Hoje, a Biblioteca Comunitária Amigos do Livro, em Porto Alegre, tem 26 mil exemplares, que ele foi pedindo em todo canto. Funciona os 365 dias do ano, mesmo em natal, ano-novo. A família toma de conta. A outra filha, de nove anos, fica na parte da manhã.
“Construímos nossa biblioteca com a força da comunidade. Um deu meio saco de cimento, outro deu uns tijolos, outro trouxe um pedaço de cano, e fomos nascendo”.
Roberto me lembrou muito o camarada que fez uma biblioteca na comunidade do Bode, que recentemente foi visitada até pelo ministro da Cultura. Esqueci o nome do sujeito agora, mas o magro Valadares, autor da belíssima matéria no JC, pode me ajudar.
Mesmo já sendo um repórter caminhando para o que se diz “da velha guarda”, não me canso de me emocionar com essas criaturas simples, que vão mudando uma casa, uma rua, um pequeno pedaço do mundo, aquele onde vive, onde respira, onde está seu cachorro, seu vizinho, um pé de ipê-rôxo, um jacarandá. O depoimento que ele me deu para o documentário que estou conduzindo é tocante, sincero, de uma paixão arrebatadora pelos livros. Há gente no mundo que descobre o poder dos livros, e quer somente compartilhar isso. Roberto é um desses.
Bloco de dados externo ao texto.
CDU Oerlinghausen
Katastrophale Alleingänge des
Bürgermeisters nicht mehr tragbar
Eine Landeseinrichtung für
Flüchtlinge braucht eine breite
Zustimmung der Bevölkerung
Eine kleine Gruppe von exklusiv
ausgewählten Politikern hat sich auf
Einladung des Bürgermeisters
O cenário não poderia ser mais apropriado - numa fila para ver uma apresentação de um escritor de 81 anos, numa feira de livros. Parecia mais um passarinho cantando.
Ele certamente não estaria ali, se não fossem os livros. Estaria pintando paredes. Para conseguir chegar a tempo, fez um serviço extra bem rápido, de manhã, e foi de ônibus, para pegar um lugar bom na fila. As mãos dele ainda tinham marcas de tinta branca. Bruna, a filha, olhava com orgulho o pai falando de sua emoçao com os livros.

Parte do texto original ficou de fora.